Doubling Farmers’ Income: An Unrealised Dream
Image for representational purpose. Credit: BBC
Union Finance Minister Nirmala Sitharaman presented the Union Budget 2023, which is the last full budget before the 2024 Lok Sabha election. The agriculture sector received a lukewarm response with a modest rise in expenditure for most of the major schemes like Pradhan Mantri Fasal Bima Yojana (PMFBY), Modified Interest Subvention Scheme (MISS), Distribution of Pulses to States/UTs for Welfare Schemes and so on. With the discontinuation of Pradhan Mantri Garib Kalyan Anna Yojana (PM-GKAY), it was not surprising that expenditure on food subsidy decreased from the actual spending of Rs. 2.89 lakh crores in 2021-22 to Rs. 1.97 lakh crores in the budget estimate (BE) for 2023-24. Also, expenditure on one of the largest subsidy-fertiliser, which provides significant input support to farmers, dropped from a revised estimate (RE) of Rs. 2.25 lakh crores in 2022-23 to BE of Rs. 1.75 lakh crores in 2023-24.
Having experienced a tumultuous Kharif of 2022 due to insufficient and untimely rainfall, the least expected from farmers in the country was a rise in the direct transfer through an annual transfer of Rs 8,000 per family instead of the present amount of Rs 6,000 per family under the PM-KISAN scheme. But their wish was met by huge disappointment as the allocation towards this scheme declined from Rs. 66,825 crores for 2021-22 to Rs. 60,000 crores in 2023-24. Unfortunately, the much-hyped ‘doubling of farmers’ income’ did not even find a place in the budget. With slow agricultural growth of 3.47% in the Modi period of 2014-15 to 2022-23, the dream of making higher income from agriculture seems like a distant reality. To double farmers’ income from the 2015-16 level, income needed to grow at a rate of 10.4% per annum from 2015-16 to 2022-23. Contrarily, farmers’ income grew at a meagre pace of 3% per annum between 2012-13 and 2018-19, as per the latest data released by MoSPI.
With the last rays of hope dissipating, most farmers are largely dissuaded from continuing farming as a source of livelihood. So, there is an urgent need to motivate them by ensuring adequate support and sustained income. While a direct cash transfer program like PM-KISAN is a step in the right direction, the amount transferred may not be sufficient to support them. To maintain a steady level of prices, Minimum Support Prices (MSP) have long been used as a policy instrument to provide output support to farmers. The impact of MSP on farmers' income is adequately captured through Situation Assessment Survey (SAS) conducted by NSSO at regular intervals.
The NSSO’s (77th round) Situation Assessment Survey (SAS) data for 2018-19 reveals that states with effective procurement policies corroborate with higher agricultural income.
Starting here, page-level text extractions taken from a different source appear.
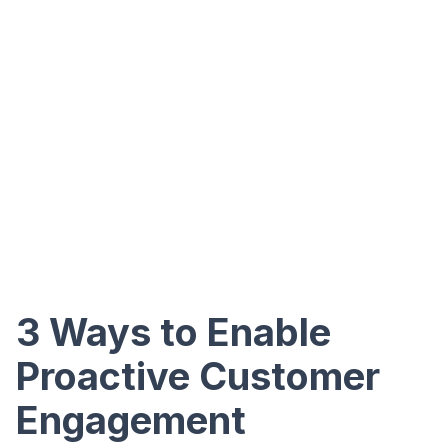
3 Ways to Enable
Proactive Customer
Engagement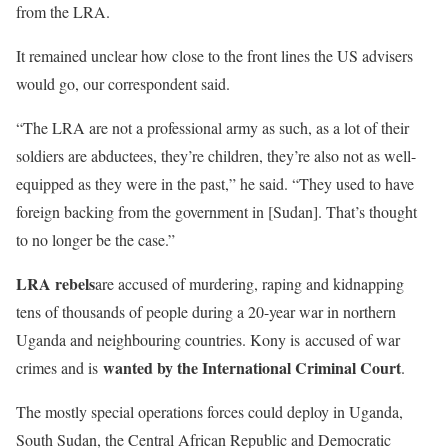
from the LRA.
It remained unclear how close to the front lines the US advisers
would go, our correspondent said.
“The LRA are not a professional army as such, as a lot of their
soldiers are abductees, they’re children, they’re also not as well-
equipped as they were in the past,” he said. “They used to have
foreign backing from the government in [Sudan]. That’s thought
to no longer be the case.”
LRA rebels
are accused of murdering, raping and kidnapping
tens of thousands of people during a 20-year war in northern
Uganda and neighbouring countries. Kony is accused of war
wanted by the International Criminal Court
crimes and is
.
The mostly special operations forces could deploy in Uganda,
South Sudan, the Central African Republic and Democratic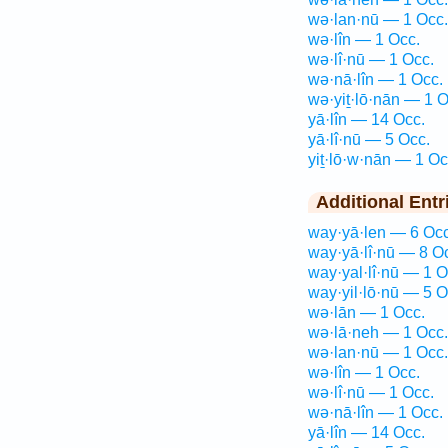
wə·lan·nū — 1 Occ.
wə·lîn — 1 Occ.
wə·lî·nū — 1 Occ.
wə·nā·lîn — 1 Occ.
wə·yiṯ·lō·nān — 1 O
yā·lîn — 14 Occ.
yā·lî·nū — 5 Occ.
yiṯ·lō·w·nān — 1 Oc
Additional Entr
way·yā·len — 6 Occ
way·yā·lî·nū — 8 O
way·yal·lî·nū — 1 O
way·yil·lō·nū — 5 O
wə·lān — 1 Occ.
wə·lā·neh — 1 Occ.
wə·lan·nū — 1 Occ.
wə·lîn — 1 Occ.
wə·lî·nū — 1 Occ.
wə·nā·lîn — 1 Occ.
yā·lîn — 14 Occ.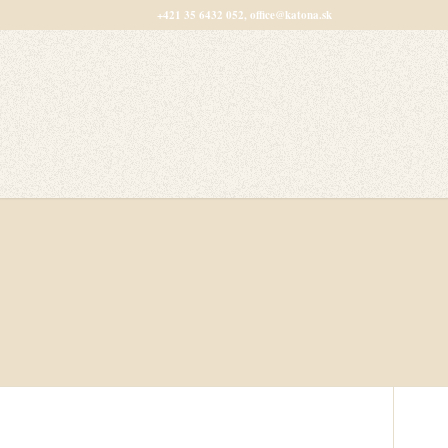
+421 35 6432 052, office@katona.sk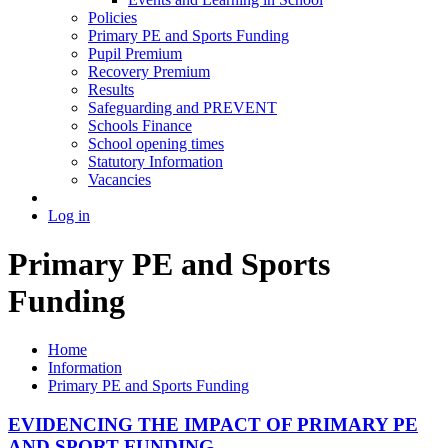
Policies
Primary PE and Sports Funding
Pupil Premium
Recovery Premium
Results
Safeguarding and PREVENT
Schools Finance
School opening times
Statutory Information
Vacancies
Log in
Primary PE and Sports
Funding
Home
Information
Primary PE and Sports Funding
EVIDENCING THE IMPACT OF PRIMARY PE
AND SPORT FUNDING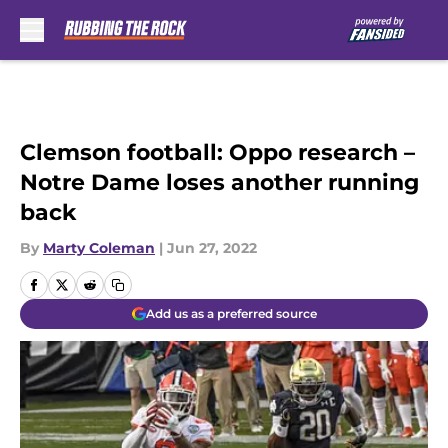
Skip to main content
Clemson football: Oppo research –
Notre Dame loses another running
back
By
Marty Coleman
|
Jun 27, 2022
Add us as a preferred source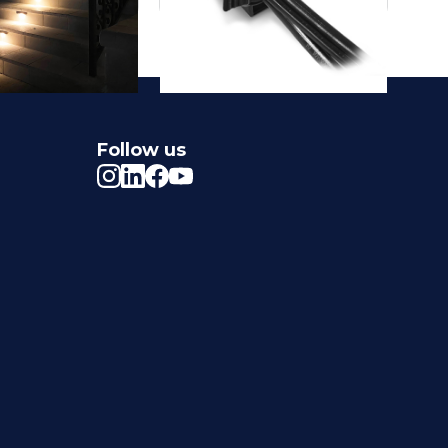
Follow us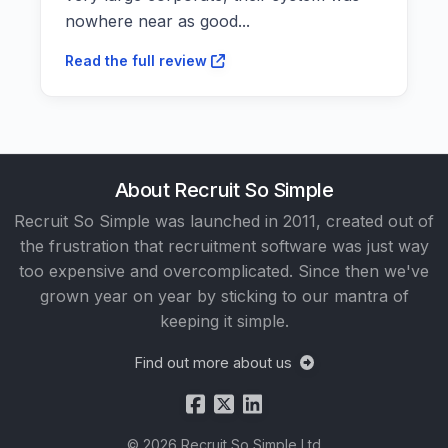
nowhere near as good...
Read the full review
About Recruit So Simple
Recruit So Simple was launched in 2011, created out of
the frustration that recruitment software was just way
too expensive and overcomplicated. Since then we've
grown year on year by sticking to our mantra of
keeping it simple.
Find out more about us
© 2026 Recruit So Simple Ltd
It is found that most farmers in such states could sell their produce at prices higher than MSP. For instance, around 70 % of farmers in Punjab, 73% in Haryana, and 60% in Chhattisgarh received higher prices than MSPs in these states. It was found that in 2018-19 wholesale prices of rice in harvest months in states like Punjab (Rs. 2383) and Haryana (Rs. 2908), where procurement is concentrated, were much higher than in eastern states of West Bengal (Rs. 1552), Odisha (Rs.1751) and Assam (Rs.1562). As a result, the average income level of agricultural households in the latter states was almost a quarter of the income of the former. Thus, it is clear that an effective price policy with a fraction of procurement made by the government has the potential to uplift wholesale prices and positively impact farmers’ income.
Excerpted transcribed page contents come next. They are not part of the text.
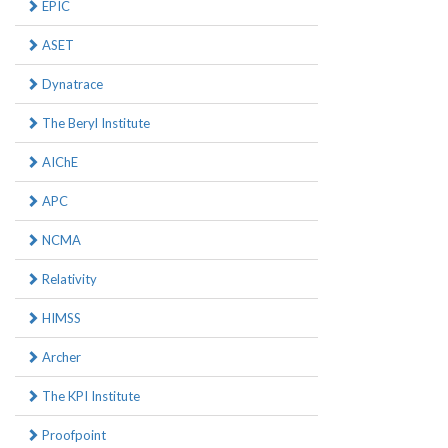
EPIC
ASET
Dynatrace
The Beryl Institute
AIChE
APC
NCMA
Relativity
HIMSS
Archer
The KPI Institute
Proofpoint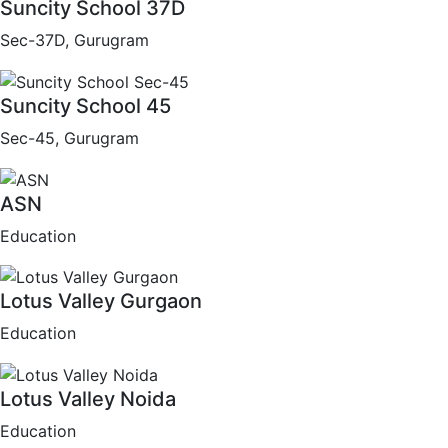
Suncity School 37D
Sec-37D, Gurugram
Suncity School 45
Sec-45, Gurugram
ASN
Education
Lotus Valley Gurgaon
Education
Lotus Valley Noida
Education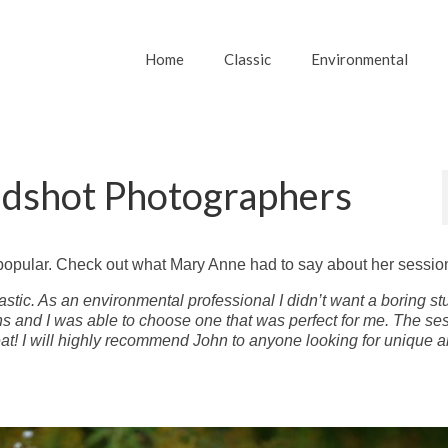
Home
Classic
Environmental
adshot Photographers
popular. Check out what Mary Anne had to say about her sessio
astic. As an environmental professional I didn’t want a boring st
s and I was able to choose one that was perfect for me. The se
eat! I will highly recommend John to anyone looking for unique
Another important aspect of boosting farmers’ income is creating a conducive environment to reduce farmers’ dependency on the monocropping of paddy and wheat and helping them diversify towards other grains and oilseeds. For this, there is a need to start a dedicated crop diversification policy in which farmers should receive support for the procurement of key inputs and an assured market for their produce. Such an initiative will not only address farmers' income woes but ensure sustainable agriculture practices and minimal depletion of natural resources like water, etc. It is well known that paddy is a water-guzzling crop leading to a massive decline in the water table in the northwestern parts of India. The promotion of pulses and edible oil through diversification will also reduce the country’s reliance on imports, saving large foreign exchange resources.
It was hoped that this budget would renew attention on farmers’ income through concerted policies and adequate allocations. The reduced expenditure on major schemes like PM-GKAY could be utilized to expand procurement and crop diversification policies. Other focus areas on improvement in infrastructure by bringing larger areas under assured irrigation, large-scale promotion of natural farming, improving spending on agricultural research and development could bring about a turnaround in the “not so well” situation of the vast majority of farmers in the country. The potential of agriculture sector in uplifting the country’s economic growth must not be undermined as it continues to engage a large population.
Roy is a Research Fellow with ICRIER and Terway is an agri-policy analyst and founder of Tuvai Nature Private Limited. The views expressed are authors’ own.